Action item>
Set down the entries below exactly; drop the pictures.

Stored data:
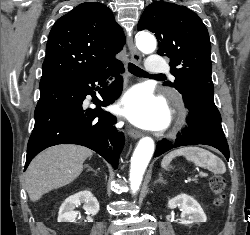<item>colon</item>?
<instances>
[{
    "mask_svg": "<svg viewBox=\"0 0 250 235\" xmlns=\"http://www.w3.org/2000/svg\"><path fill=\"white\" fill-rule=\"evenodd\" d=\"M210 187L213 193L216 196V203H220L222 201V193L225 188V181L224 179L219 175H214L210 179Z\"/></svg>",
    "mask_w": 250,
    "mask_h": 235,
    "instance_id": "obj_1",
    "label": "colon"
}]
</instances>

Reply to the exercise>
<item>colon</item>?
<instances>
[{
    "mask_svg": "<svg viewBox=\"0 0 250 235\" xmlns=\"http://www.w3.org/2000/svg\"><path fill=\"white\" fill-rule=\"evenodd\" d=\"M210 187L213 193L216 196V203H220L222 201V193L225 188V181L224 179L219 175H214L210 179Z\"/></svg>",
    "mask_w": 250,
    "mask_h": 235,
    "instance_id": "obj_1",
    "label": "colon"
}]
</instances>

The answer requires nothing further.